For Dafny, we also found some simple and some complex cases. One axiom expressing associativity of a concatenation operatorFootnote 3, in combination with a case-split assumption made by Z3 that one term instantiated for is equal to , and the known property , allows rewriting the right-hand-side term learned from each instantiation with a new application on which the same axiom can be matched. A similar problem is described by Moskal [16].

In all cases (including those which, when inspected manually turned out to be false positives), following our debugging recipe and applying the Axiom Profiler’s features allowed us to quickly isolate and explain the matching loops present. We have communicated our findings to the respective tool authors, who all confirmed that these matching loops were previously-unknown and that they plan to investigate them further (potentially using the Axiom Profiler itself).

8 Related Work

Since its origin in the Simplify prover [7], E-matching has been adapted and improved in implementations for a variety of SMT solvers [1, 2, 4, 11, 17]. Since E-matching-based instantiation gives weak guarantees for satisfiable problems (typically returning unknown as an outcome), for problem domains where satisfiability (and a corresponding model) is the desired outcome, alternative instantiation techniques have been proposed [12, 20, 21]. For specific domains, these are often preferable, but for problems in which many external concepts need to be modelled with quantifiers, such as deductive program verification, E-matching remains the only general solution. While our work focuses on E-matching support, it would be interesting future work to investigate to what extent we could also provide useful information about other quantifier instantiation strategies.

As discussed in the Introduction, we build upon the VCC Axiom Profiler [16] tool, which defined first versions of the logging in Z3 (without equality information), the raw data display (retained in our middle panel) and a basic display of information per quantifier, without explanations of equalities used to justify matches. The contributions of this paper make it practical to quickly navigate and understand even complicated SMT runs, in ways impossible with the previous tool. Nonetheless, this prior tool was a very helpful basis for our implementation.

The serious challenges of pattern selection have warranted papers both on expert strategies [14, 16], and for formalising the logical meaning of quantifiers equipped with patterns [8]. Various SMT solvers select patterns for quantifiers automatically (if omitted by the user).
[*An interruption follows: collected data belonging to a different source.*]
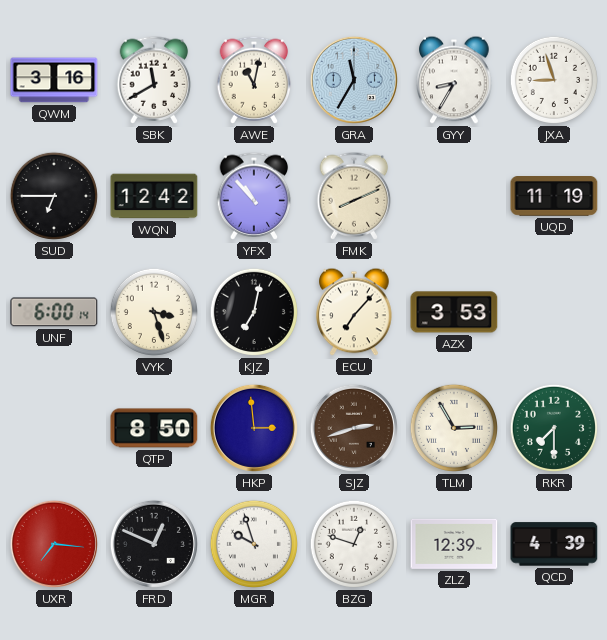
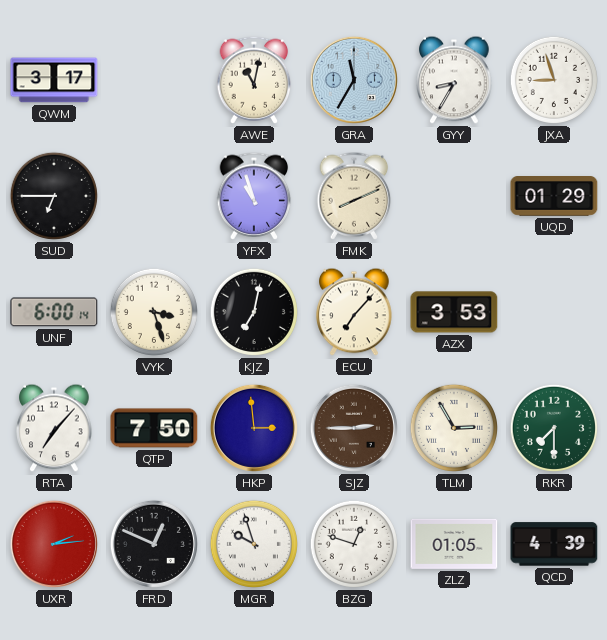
QWM: 3:16 -> 3:17
SBK: 11:40 -> none
WQN: 12:42 -> none
YFX: 10:53 -> 10:57
UQD: 11:19 -> 01:29
RTA: none -> 7:07
QTP: 8:50 -> 7:50
SJZ: 2:42 -> 2:45
UXR: 7:16 -> 2:14
ZLZ: 12:39 -> 01:05
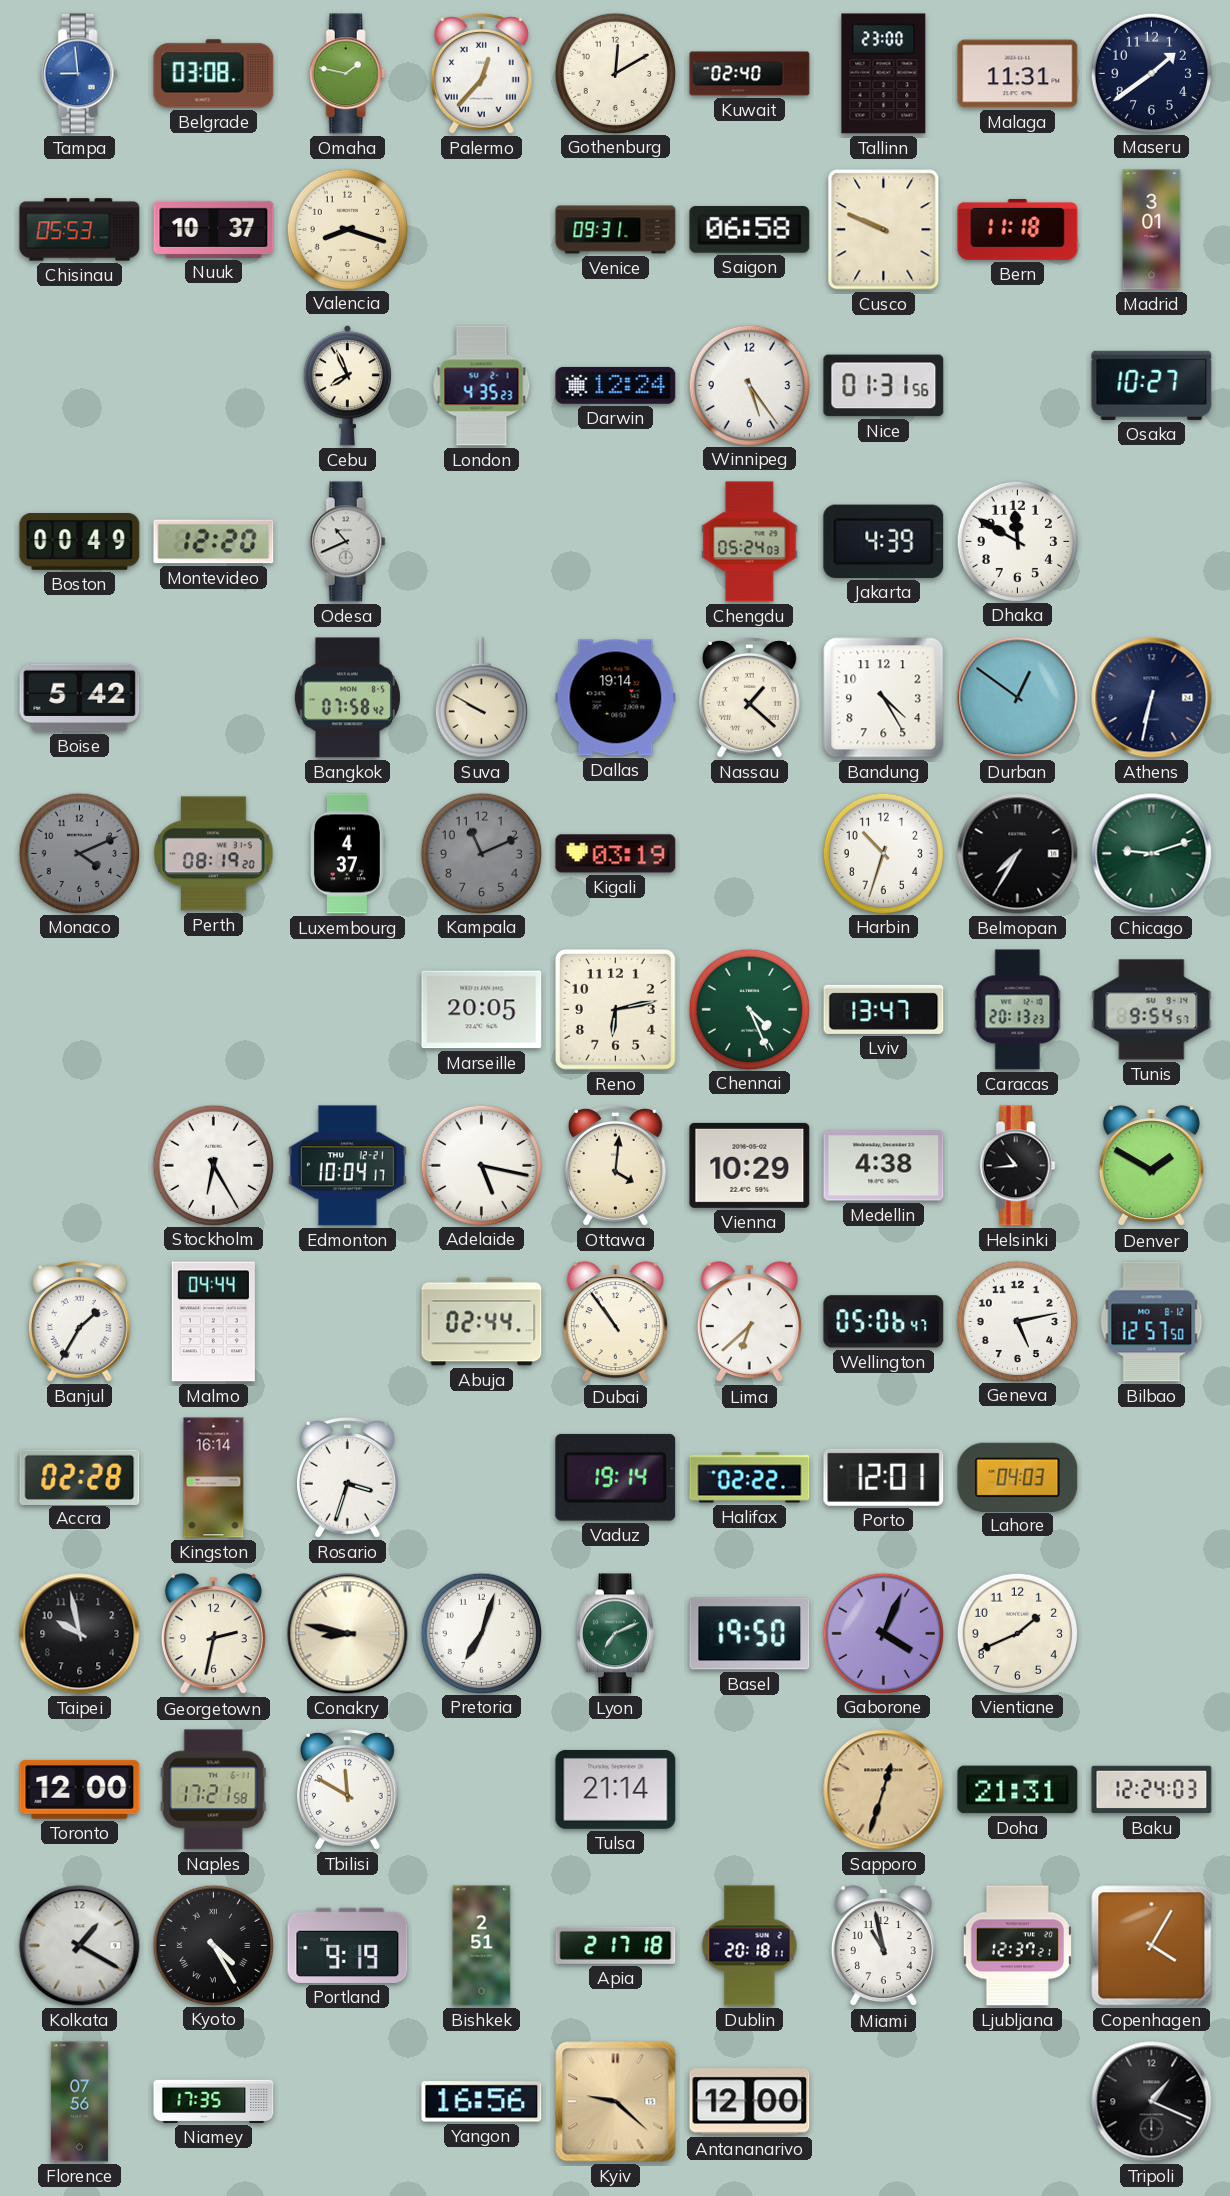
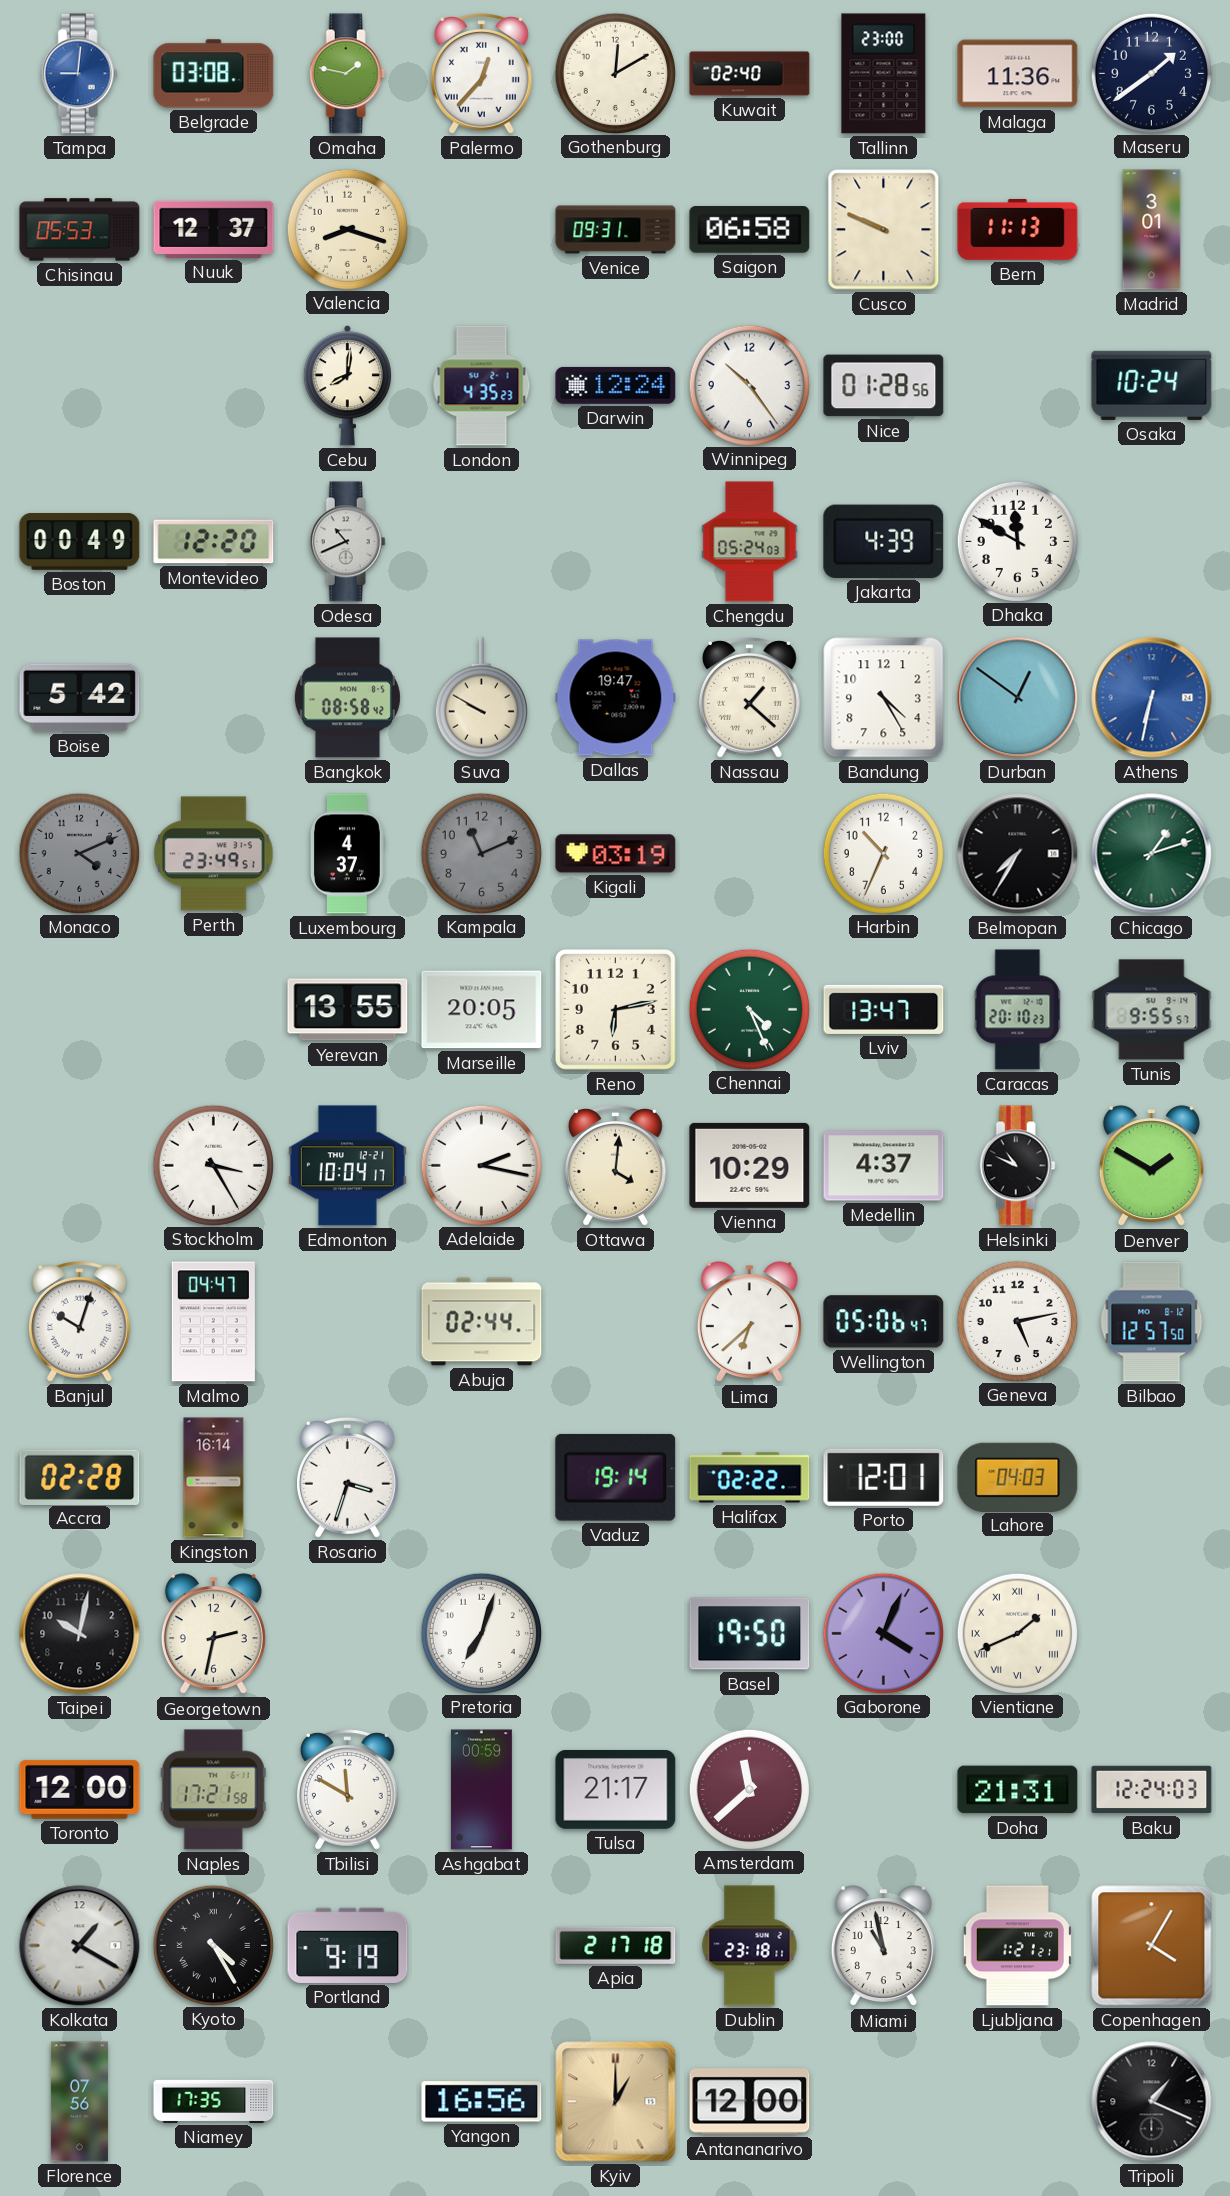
Tampa: 8:59 -> 9:01
Malaga: 11:31 -> 11:36
Nuuk: 10:37 -> 12:37
Bern: 11:18 -> 11:13
Cebu: 7:56 -> 8:01
Winnipeg: 5:24 -> 10:24
Nice: 01:31 -> 01:28
Osaka: 10:27 -> 10:24
Bangkok: 07:58 -> 08:58
Dallas: 19:14 -> 19:47
Athens dial: navy -> blue
Perth: 08:19 -> 23:49
Harbin: 10:33 -> 10:34
Chicago: 9:12 -> 1:12
Yerevan: none -> 13:55
Caracas: 20:13 -> 20:10
Tunis: 9:54 -> 9:55
Stockholm: 6:25 -> 3:25
Adelaide: 5:17 -> 2:17
Medellin: 4:38 -> 4:37
Helsinki: 10:44 -> 10:49
Banjul: 1:35 -> 10:03
Malmo: 04:44 -> 04:47
Dubai: 10:54 -> none
Taipei: 9:58 -> 10:02
Conakry: 8:47 -> none
Lyon: 7:11 -> none
Vientiane numerals: Arabic -> Roman
Ashgabat: none -> 00:59
Tulsa: 21:14 -> 21:17
Amsterdam: none -> 11:38
Sapporo: 12:33 -> none
Bishkek: 2:51 -> none
Dublin: 20:18 -> 23:18
Ljubljana: 12:37 -> 1:21
Kyiv: 9:22 -> 1:00
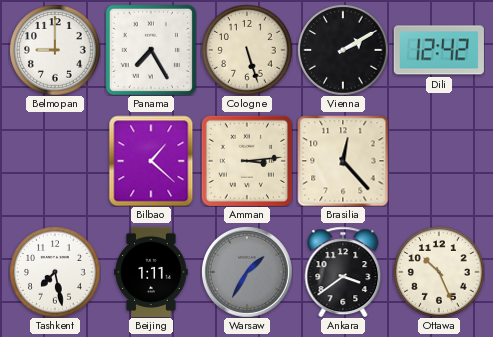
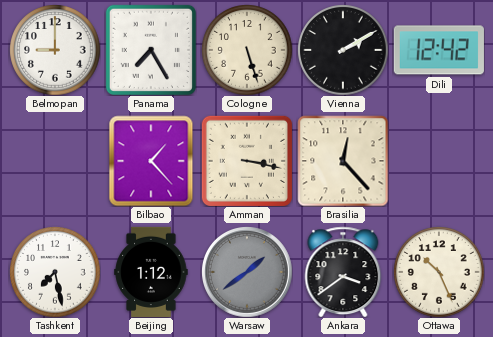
Bilbao: 1:22 -> 1:23
Amman: 3:14 -> 3:17
Beijing: 1:11 -> 1:12
Warsaw: 1:35 -> 1:39
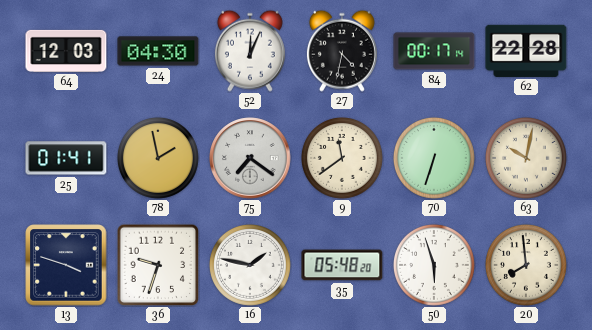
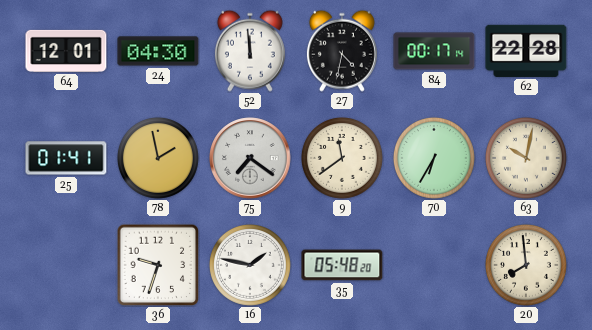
64: 12:03 -> 12:01
52: 12:04 -> 11:59
70: 6:33 -> 6:35
13: 3:48 -> none
50: 5:57 -> none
To reduce the uncertainty introduced in this way, many program verification tools select their own patterns when encoding to SMT (e.g., VCC [3], Viper [18], Dafny [13]). Leino and Pit-Claudel [15] present a technique for selecting patterns in Dafny while avoiding direct matching loops; the matching loops we found in Dafny tests arose in spite of this functionality.

9 Conclusions

In this paper, we presented a comprehensive solution for the analysis of quantifier instantiations in SMT solvers. Our newly-developed Axiom Profiler enables a user to effectively explore and understand the quantifier instantiations performed by an SMT run, their connections and potentially-problematic patterns which arise (e.g. due to matching loops). Our instantiation graph, customisable visualisation of information and automatic explanations for matching loops make investigating even complex SMT queries practical in reasonable time. Furthermore, we were able to script these analyses to uncover matching loops in a variety of test suites for existing tools; it would be interesting to analyse further tools in this way.

As future work, we plan to investigate tighter integration with tools that build on SMT solvers, e.g. to represent terms at a higher level of abstraction. We also plan to investigate whether theory-reasoning steps in the SMT solver can be made less opaque to our tool, especially with respect to justifying equalities. Automating explanations for matching loops with repeating structures more complex than single paths would be a challenging extension of our techniques.